A Secular Age PDF Author: Charles Taylor
Publisher: Harvard University Press
ISBN: 0674986911
Category : Philosophy
Languages : en
Pages : 889

Book Description
The place of religion in society has changed profoundly in the last few centuries, particularly in the West. In what will be a defining book for our time, Taylor takes up the question of what these changes mean, and what, precisely, happens when a society becomes one in which faith is only one human possibility among others.

The Divinity of the Secular and the Secularity of the Divine

The Divinity of the Secular and the Secularity of the Divine PDF Author: James Harry Deems
Publisher:
ISBN:
Category : Christian life
Languages : en
Pages : 15

Book Description


The Divinity of Sex

The Divinity of Sex PDF Author: Charles Pickstone
Publisher: St.
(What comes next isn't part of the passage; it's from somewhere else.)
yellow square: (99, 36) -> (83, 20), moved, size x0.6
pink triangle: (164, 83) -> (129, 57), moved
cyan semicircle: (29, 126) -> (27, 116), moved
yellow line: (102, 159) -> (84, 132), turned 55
Martin's Griffin
ISBN: 125008640X
Category : Religion
Languages : en
Pages : 273

Book Description
Overview In this fascinating new inquiry into contemporary culture, Charles Pickstone, a priest, argues that the pervasiveness of sex in our society mirrors religion's former glory. Indeed, according to Pickstone, sex has usurped religion's position on the spiritual pedestal. In this time of increasing secularization, our traditional views of sex have fallen by the wayside. The religious right bemoans our so-called hedonism as a retreat from religion and values. Yet Pickstone challenges the belief that we have lost our spirituality and have become a world of lost souls damned for eternity. His book provides a sober and lucid response to our concerns about where our society is headed. Pickstone clearly demonstrates how we often describe sex in metaphors of natural, and even supernatural phenomena: The earth moves, oceans swell, and storms rage. Moreover, Pickstone argues, we find in both sexual and religious passion the same transcendence of self that constitutes a spiritual experience. Barriers break down as we are transported to another reality of ecstasy and heightened experience.

Secular Nonviolence and the Theo-Drama of Peace

Secular Nonviolence and the Theo-Drama of Peace PDF Author: Layton Boyd Friesen
Publisher: Bloomsbury Publishing
ISBN: 056770405X
Category : Religion
Languages : en
Pages : 265

Book Description
What happens when a five-century tradition of Christian pacifism no longer needs Jesus to support nonviolence? Why does secularity cause this dilemma for Mennonites in their theology of peace? Layton Boyd Friesen offers an ancient theology and spirituality of incarnation as the church's response to the non-resistance of Christ. He explores three key aspects of von Balthasar's Christology to help Mennonite peace theology regain its momentum in the secular age with a contemplative union with Christ. This volume argues that the way to regain a Christ-formed pacifism within secularity is to contemplate and enter the mystery unveiled in the Chalcedonian Definition of Christ, as interpreted by Hans Urs von Balthasar. In this mystery, the believer is drawn into real-time participation in Christ's encounter with the secular world.